Capitalism drives and presses us all to buy to the limits of our means, and offers devices by which those limits may be apparently stretched. But the pressure must never be yielded-to by an inch beyond the limits. The point of marketing, after all, is not that goods shall be distributed but that they are paid for. He who, lured and compelled by deferred terms or slashed deposits or simple needs, fails to meet his money commitment is as far as possible prevented for the future from buying on those terms again. Morally condemned as well, for violating the golden capitalist rule that everything has its price. Most people under capitalism exist in desperation, hair-breadths away from financial calamity. 

There is a socialist alternative to capitalism. The Socialist Party is not Utopian. We know that such a system is possible. Everything necessary is present save one thing: a desire on your part to have such a system.

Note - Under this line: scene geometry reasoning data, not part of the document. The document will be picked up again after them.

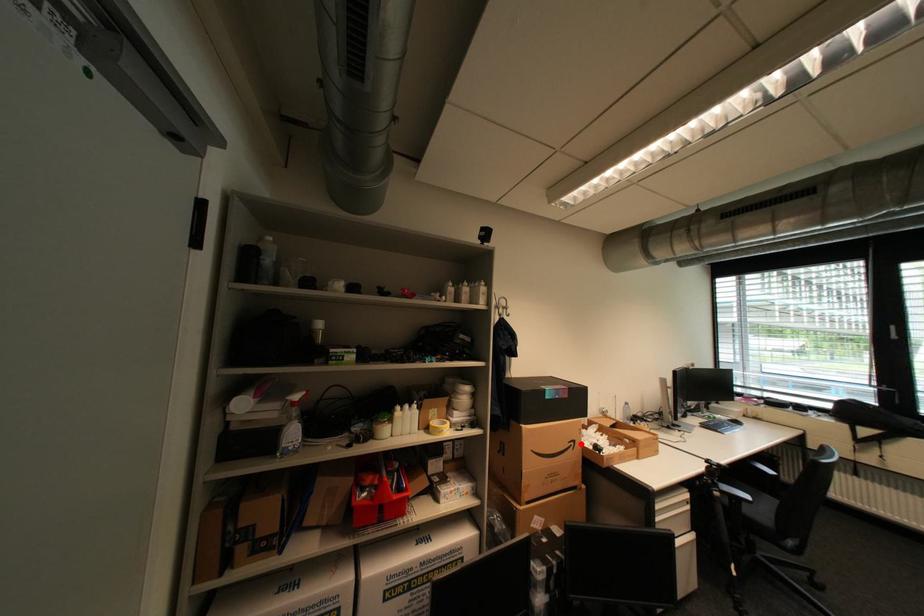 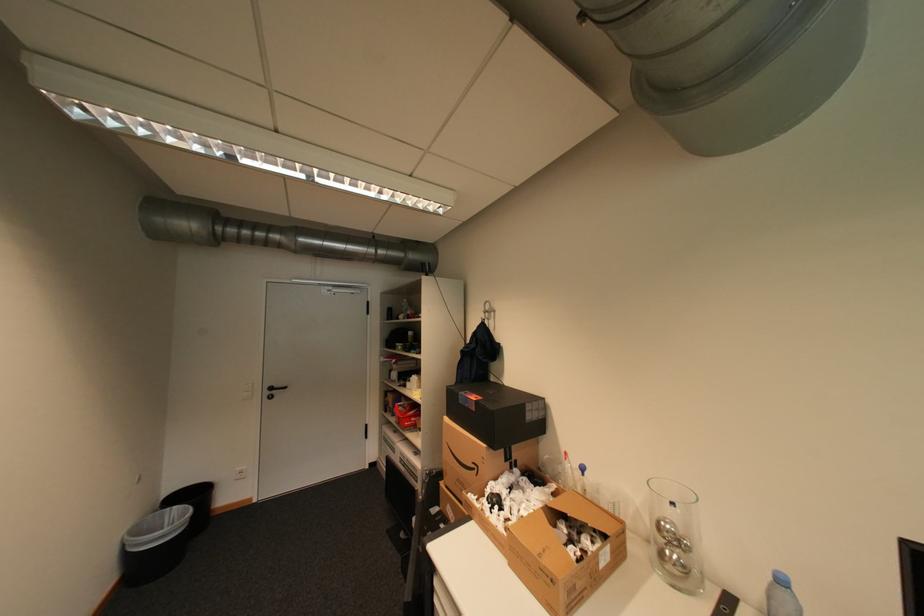 Question: A red point is marked in image1. In image2, is the corresponding 3D point closer to the camera or farther? Reply with the corresponding letter.

Choices:
 (A) The corresponding 3D point is closer.
 (B) The corresponding 3D point is farther.

Answer: (B) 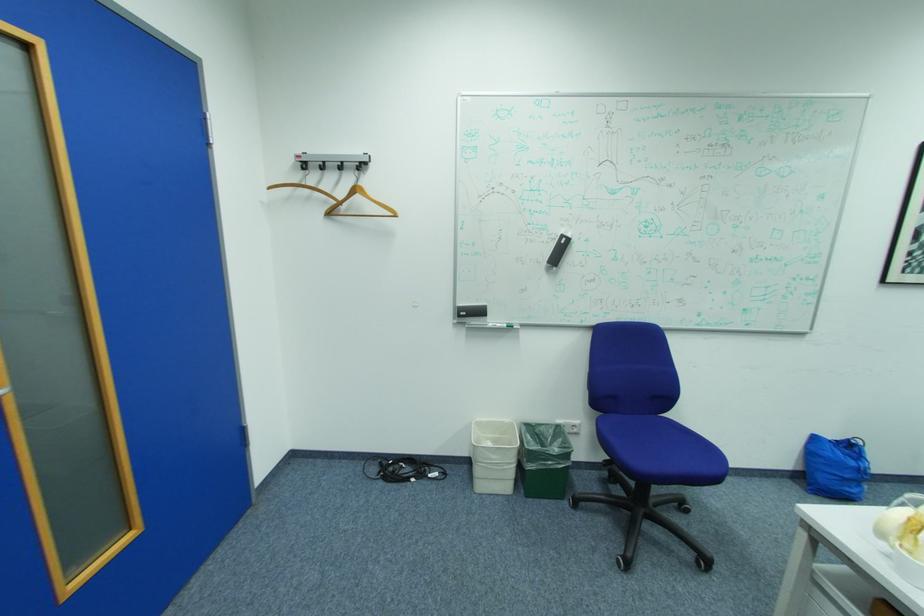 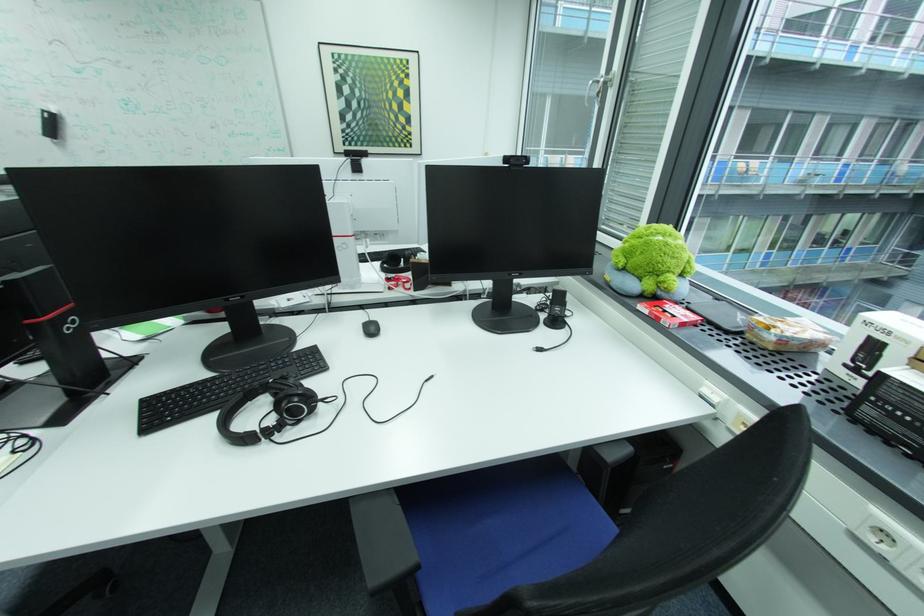 Where in the second image is the point corresponding to point (892, 283) from the first image?

(344, 153) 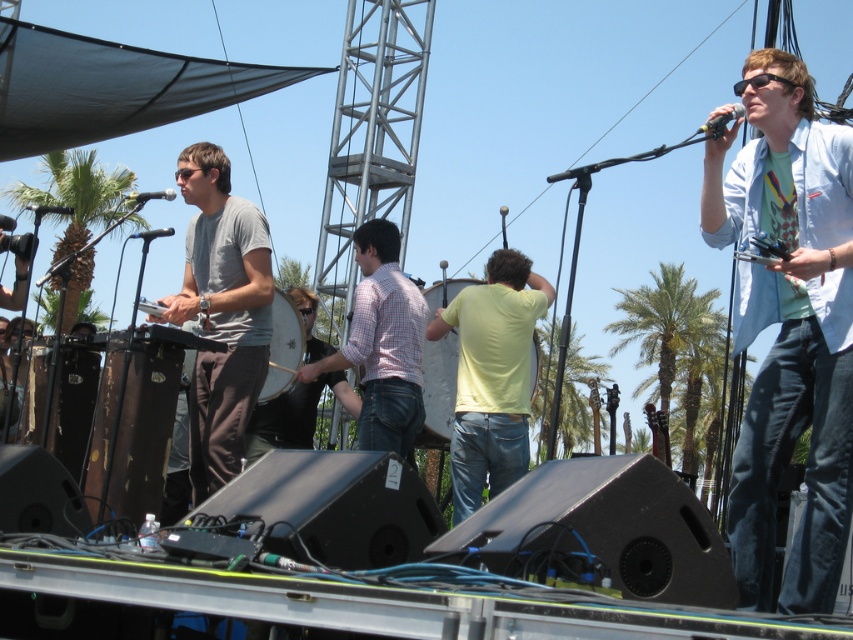 Looking at this image, you are a stagehand preparing to set up equipment for a performance. You have a wooden drum at center and a black matte microphone at center. Which object should you adjust first if you need to ensure that the smaller item is placed closer to the audience?

The wooden drum at center is smaller than the black matte microphone at center, so you should adjust the wooden drum at center first to place it closer to the audience.

You are a stagehand setting up a new microphone stand. You need to place it between the green leafy palm tree at center and the wooden drum at center. Which side of the microphone stand should face the wider object?

The green leafy palm tree at center might be wider than the wooden drum at center, so the microphone stand should face the palm tree to accommodate its width. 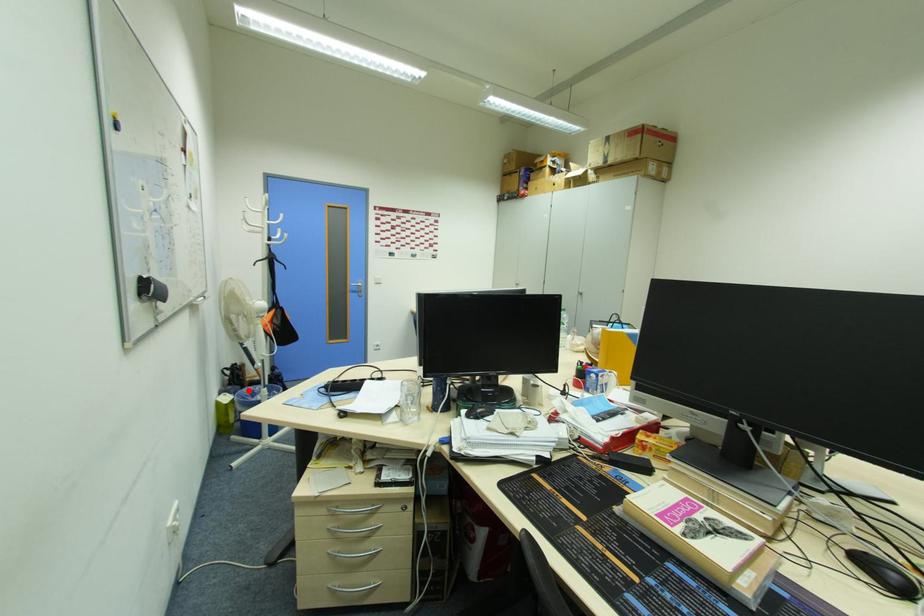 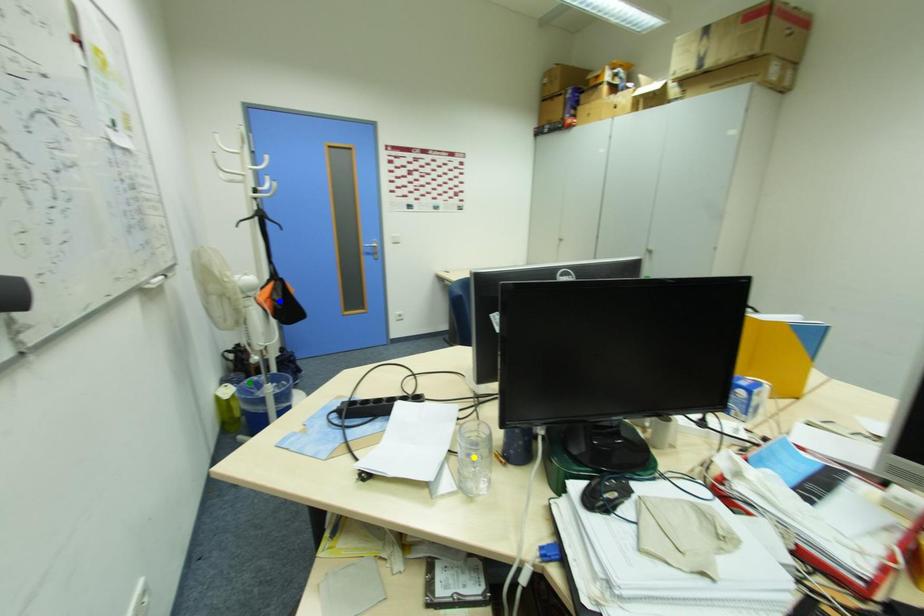 Question: I am providing you with two images of the same scene from different viewpoints. A red point is marked on the first image. You are given multiple points on the second image. Which point in image 2 is actually the same real-world point as the red point in image 1?

Choices:
 (A) yellow point
 (B) blue point
 (C) green point

Answer: (C) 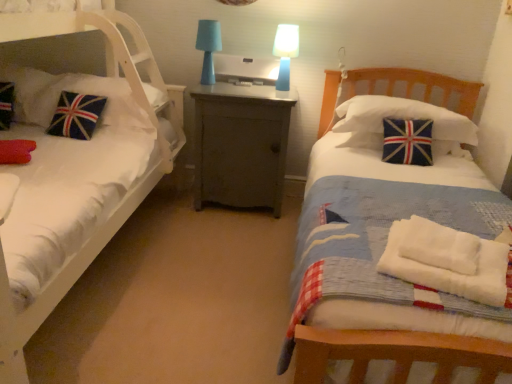 Where is `blue fabric pillow at right, the third pillow in the left-to-right sequence`? Image resolution: width=512 pixels, height=384 pixels. blue fabric pillow at right, the third pillow in the left-to-right sequence is located at coordinates (403, 118).

You are a GUI agent. You are given a task and a screenshot of the screen. Output one action in this format:
    pyautogui.click(x=<x>, y=<y>)
    Task: Click on the union jack fabric pillow at left, positioned as the 3th pillow in right-to-left order
    The image size is (512, 384).
    Given the screenshot: What is the action you would take?
    pyautogui.click(x=33, y=93)

Locate an element on the screen. white cotton towels at lower right is located at coordinates (448, 260).

In terms of height, does white fabric bed at left look taller or shorter compared to white cotton towels at lower right?

Considering their sizes, white fabric bed at left has more height than white cotton towels at lower right.

From the picture: Can you confirm if white fabric bed at left is positioned to the left of white cotton towels at lower right?

Yes, white fabric bed at left is to the left of white cotton towels at lower right.

Locate an element on the screen. Image resolution: width=512 pixels, height=384 pixels. bed that appears in front of the white cotton towels at lower right is located at coordinates (75, 169).

Who is smaller, white fabric bed at left or white cotton towels at lower right?

white cotton towels at lower right is smaller.

From the image's perspective, who appears lower, white fabric bed at left or blue plastic table lamp at upper center, marked as the first table lamp in a right-to-left arrangement?

white fabric bed at left is shown below in the image.

Is white fabric bed at left bigger than blue plastic table lamp at upper center, acting as the second table lamp starting from the left?

Indeed, white fabric bed at left has a larger size compared to blue plastic table lamp at upper center, acting as the second table lamp starting from the left.

Could you tell me if white fabric bed at left is facing blue plastic table lamp at upper center, marked as the first table lamp in a right-to-left arrangement?

No, white fabric bed at left is not aimed at blue plastic table lamp at upper center, marked as the first table lamp in a right-to-left arrangement.

From a real-world perspective, is white fabric bed at left on blue plastic table lamp at upper center, marked as the first table lamp in a right-to-left arrangement?

No, from a real-world perspective, white fabric bed at left is not above blue plastic table lamp at upper center, marked as the first table lamp in a right-to-left arrangement.

Which object is positioned more to the right, white cotton towels at lower right or union jack fabric pillow at left, the 1th pillow in the left-to-right sequence?

white cotton towels at lower right is more to the right.

Would you say white cotton towels at lower right is a long distance from union jack fabric pillow at left, the 1th pillow in the left-to-right sequence?

white cotton towels at lower right is positioned a significant distance from union jack fabric pillow at left, the 1th pillow in the left-to-right sequence.

Who is more distant, white cotton towels at lower right or union jack fabric pillow at left, positioned as the 3th pillow in right-to-left order?

union jack fabric pillow at left, positioned as the 3th pillow in right-to-left order.

Considering the points (499, 260) and (32, 73), which point is behind, point (499, 260) or point (32, 73)?

The point (32, 73) is more distant.

Between velvet union jack pillow at left, placed as the 2th pillow when sorted from right to left, and matte gray cabinet at center, which one is positioned in front?

velvet union jack pillow at left, placed as the 2th pillow when sorted from right to left.

From the image's perspective, who appears lower, velvet union jack pillow at left, which ranks as the 2th pillow in left-to-right order, or matte gray cabinet at center?

matte gray cabinet at center appears lower in the image.

Can you confirm if velvet union jack pillow at left, placed as the 2th pillow when sorted from right to left, is bigger than matte gray cabinet at center?

No.

This screenshot has width=512, height=384. In order to click on table lamp on the left of matte gray cabinet at center in this screenshot , I will do `click(208, 47)`.

Which is nearer, [210,34] or [217,117]?

Positioned in front is point [217,117].

Consider the image. Which is more to the left, blue fabric lampshade at center, which is counted as the second table lamp, starting from the right, or matte gray cabinet at center?

blue fabric lampshade at center, which is counted as the second table lamp, starting from the right.

Could you tell me if white fabric bed at left is turned towards blue fabric pillow at right, marked as the first pillow in a right-to-left arrangement?

No, white fabric bed at left is not turned towards blue fabric pillow at right, marked as the first pillow in a right-to-left arrangement.

Choose the correct answer: Is white fabric bed at left inside blue fabric pillow at right, the third pillow in the left-to-right sequence, or outside it?

white fabric bed at left is outside blue fabric pillow at right, the third pillow in the left-to-right sequence.

From the image's perspective, is white fabric bed at left located above or below blue fabric pillow at right, marked as the first pillow in a right-to-left arrangement?

white fabric bed at left is situated lower than blue fabric pillow at right, marked as the first pillow in a right-to-left arrangement, in the image.

Measure the distance from white fabric bed at left to blue fabric pillow at right, marked as the first pillow in a right-to-left arrangement.

white fabric bed at left is 4.83 feet from blue fabric pillow at right, marked as the first pillow in a right-to-left arrangement.

Can you confirm if white cotton towels at lower right is bigger than matte gray cabinet at center?

No.

What's the angular difference between white cotton towels at lower right and matte gray cabinet at center's facing directions?

21.9 degrees separate the facing orientations of white cotton towels at lower right and matte gray cabinet at center.

Can you confirm if white cotton towels at lower right is taller than matte gray cabinet at center?

No, white cotton towels at lower right is not taller than matte gray cabinet at center.

From a real-world perspective, does white cotton towels at lower right stand above matte gray cabinet at center?

Indeed, from a real-world perspective, white cotton towels at lower right stands above matte gray cabinet at center.

Find the location of a particular element. The image size is (512, 384). bed above the white cotton towels at lower right (from the image's perspective) is located at coordinates (75, 169).

You are a GUI agent. You are given a task and a screenshot of the screen. Output one action in this format:
    pyautogui.click(x=<x>, y=<y>)
    Task: Click on the bed below the blue plastic table lamp at upper center, acting as the second table lamp starting from the left (from a real-world perspective)
    The height and width of the screenshot is (384, 512).
    Given the screenshot: What is the action you would take?
    pyautogui.click(x=75, y=169)

Based on their spatial positions, is blue fabric lampshade at center, arranged as the first table lamp when viewed from the left, or white fabric bed at left further from blue plastic table lamp at upper center, marked as the first table lamp in a right-to-left arrangement?

white fabric bed at left.

When comparing their distances from blue fabric pillow at right, marked as the first pillow in a right-to-left arrangement, does velvet union jack pillow at left, placed as the 2th pillow when sorted from right to left, or white fabric bed at left seem closer?

The object closer to blue fabric pillow at right, marked as the first pillow in a right-to-left arrangement, is white fabric bed at left.

Estimate the real-world distances between objects in this image. Which object is closer to matte gray cabinet at center, velvet union jack pillow at left, which ranks as the 2th pillow in left-to-right order, or blue fabric lampshade at center, which is counted as the second table lamp, starting from the right?

Among the two, blue fabric lampshade at center, which is counted as the second table lamp, starting from the right, is located nearer to matte gray cabinet at center.

Looking at the image, which one is located further to matte gray cabinet at center, white cotton towels at lower right or union jack fabric pillow at left, positioned as the 3th pillow in right-to-left order?

white cotton towels at lower right is further to matte gray cabinet at center.

Which object lies nearer to the anchor point velvet union jack pillow at left, which ranks as the 2th pillow in left-to-right order, union jack fabric pillow at left, the 1th pillow in the left-to-right sequence, or matte gray cabinet at center?

Among the two, union jack fabric pillow at left, the 1th pillow in the left-to-right sequence, is located nearer to velvet union jack pillow at left, which ranks as the 2th pillow in left-to-right order.

Based on their spatial positions, is blue plastic table lamp at upper center, acting as the second table lamp starting from the left, or union jack fabric pillow at left, positioned as the 3th pillow in right-to-left order, further from blue fabric pillow at right, marked as the first pillow in a right-to-left arrangement?

union jack fabric pillow at left, positioned as the 3th pillow in right-to-left order, is positioned further to the anchor blue fabric pillow at right, marked as the first pillow in a right-to-left arrangement.

Considering their positions, is union jack fabric pillow at left, the 1th pillow in the left-to-right sequence, positioned closer to blue fabric lampshade at center, arranged as the first table lamp when viewed from the left, than blue fabric pillow at right, the third pillow in the left-to-right sequence?

union jack fabric pillow at left, the 1th pillow in the left-to-right sequence.

Considering their positions, is blue fabric lampshade at center, which is counted as the second table lamp, starting from the right, positioned further to white fabric bed at left than white cotton towels at lower right?

white cotton towels at lower right is further to white fabric bed at left.

The width and height of the screenshot is (512, 384). I want to click on nightstand between white fabric bed at left and blue fabric lampshade at center, arranged as the first table lamp when viewed from the left, in the front-back direction, so click(241, 145).

In order to click on table lamp situated between matte gray cabinet at center and blue fabric pillow at right, the third pillow in the left-to-right sequence, from left to right in this screenshot , I will do `click(285, 52)`.

Identify the location of nightstand between white cotton towels at lower right and blue fabric lampshade at center, which is counted as the second table lamp, starting from the right, along the z-axis. (241, 145).

At what (x,y) coordinates should I click in order to perform the action: click on pillow located between union jack fabric pillow at left, positioned as the 3th pillow in right-to-left order, and blue fabric pillow at right, the third pillow in the left-to-right sequence, in the left-right direction. Please return your answer as a coordinate pair (x, y). Looking at the image, I should click on (79, 93).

The Socialist Party does not exist to campaign for petty reforms within the capitalist system. We are a tool by which the working class can use to gain control of the machinery of government. Once in control, the workers can use this machine to dispossess the capitalist class by declaring all the means of life the common property of all society. This will allow the workers to take over the industries and to keep production going in the ways they will have worked out beforehand.  As soon as the last capitalist has been dispossessed then classes will have ceased to exist. It will no longer make sense to speak of a working class and a capitalist class. Everybody, including the ex-capitalists, will have the same status as free producers. Not that things will immediately be startlingly different from what they were before. Production will have to be kept going. Although such jobs as checkout cashiers would disappear, engineers would remain engineers and, perhaps, railway workers, railway workers and so on.  The conversion of the means of life from the private property of an exploiting class to the common property of society will establish the framework within which can be solved once and for all the problems which the working class face today precisely because they are the working class. Even today we can see that the world is quite capable of producing enough for everybody if only production were arranged with this object in mind. Socialism will allow this to happen. Mankind will have control over the means of production to use them as society think fit. Under capitalism there can be no genuine planning as the market is the real king. Firms turn out goods and hope the market will absorb them. Socialist society will estimate what will be needed in advance and then produce it. Allowances for changes in taste and natural disasters can be made by producing more than is needed as a kind of guarantee. The abolition of private property and the conversion of the means of life into the common property of mankind will allow society to set about tackling questions of economic organisation in a scientific way. As soon as the capitalist system has been abolished money become redundant as soon as common ownership has been established.